Air Quality


Human-made VOCs declined by 60% since 1990 On average half as much solvent is used in manufacturing today compared to 1980.

Safe and clean

Keeping our air safe and clean by reducing pollution is one of the key roles of government at European and international level.

Solvents in products such as coatings, inks, and consumer products can emit substances into the air known as Volatile Organic Compounds (VOCs). VOC emissions from solvent-based products are regulated to protect air quality.

The European Solvents industry has shown continuous commitment to improve air quality by contributing to the reduction of total VOC emissions in the EU by more than 60% since 1990. Our industry complies with EU legislation on VOC emissions.

ESIG supports the revised National Emission reduction Commitments Directive (NECD), which sets out emission reduction targets up to 2030 for each EU Member State in line with the Gothenburg Protocol. ESIG’s  Air Quality Group leads research to document the decrease in VOC emissions from solvents based on sales data in EU Member States. Data from this research is compiled into what is known as the ESIG Solvent VOC Inventory.

Modern solvents can extend the lifetime of materials used in everyday goods and infrastructure ranging from cars to bridges. Therefore, unreflected VOC restrictions VOC restrictions could negatively impact the sustainability and efficiency of solvents. Emission reduction measures should be pragmatic and take into account costs and technical feasibility while ensuring clear environmental benefits.

Surface treatment using organic solvents BREF

As part of the Industrial Emission Directive (IED),  the Best Available Technique (BAT) reference document (BREF) for the surface treatment using organic solvents (STS BREF) has been reviewed once.

In December 2020, the BAT conclusions for the were published in the Official Journal of the European Union as Commission Implementing Decision (EU) 2020/2009.  Member States have four years to enforce it.

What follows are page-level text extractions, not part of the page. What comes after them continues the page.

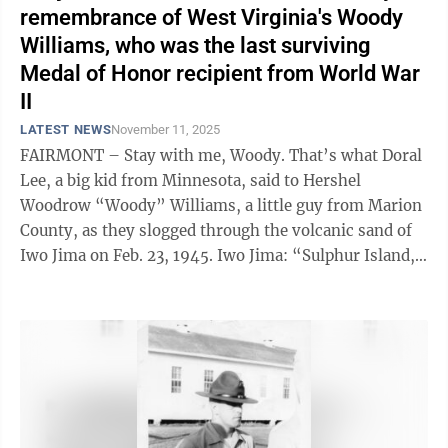
remembrance of West Virginia's Woody
Williams, who was the last surviving
Medal of Honor recipient from World War
II
LATEST NEWS
November 11, 2025
FAIRMONT – Stay with me, Woody. That’s what Doral
Lee, a big kid from Minnesota, said to Hershel
Woodrow “Woody” Williams, a little guy from Marion
County, as they slogged through the volcanic sand of
Iwo Jima on Feb. 23, 1945. Iwo Jima: “Sulphur Island,”
in ...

The STS BREF addresses industrial installations for the surface treatment of substances, objects or products using organic solvents, in particular for dressing, printing, coating, degreasing, waterproofing, sizing, painting, cleaning or impregnating. The activities addressed are:

  • printing (by heat set web offset, flexography and packaging gravure, publication gravure)
  • painting and other coating activities (winding wires, cars, trucks, buses, trains, agricultural and construction equipment, ships and yachts, aircraft, wood and mirrors, furniture, metal coil, metal packaging, and other metal and plastic goods)
  • waterproofing (by painting and wood preservation)
  • adhesive application (in the manufacture of abrasives and adhesive tapes)
  • cleaning and degreasing in conjunction with other surface treatment activities
  • impregnation for the preservation of wood.

Beyond the EU

As the STS BREF work is currently concluded, ESIG and ESVOC are looking beyond the EU and engage with UNECE Task Force on Technical Economic issues (TFTEI) for further promotion and we regularly sponsor travel for Eastern Europe, Caucasus and Central Asia (EECCA) country representatives to TFTEI.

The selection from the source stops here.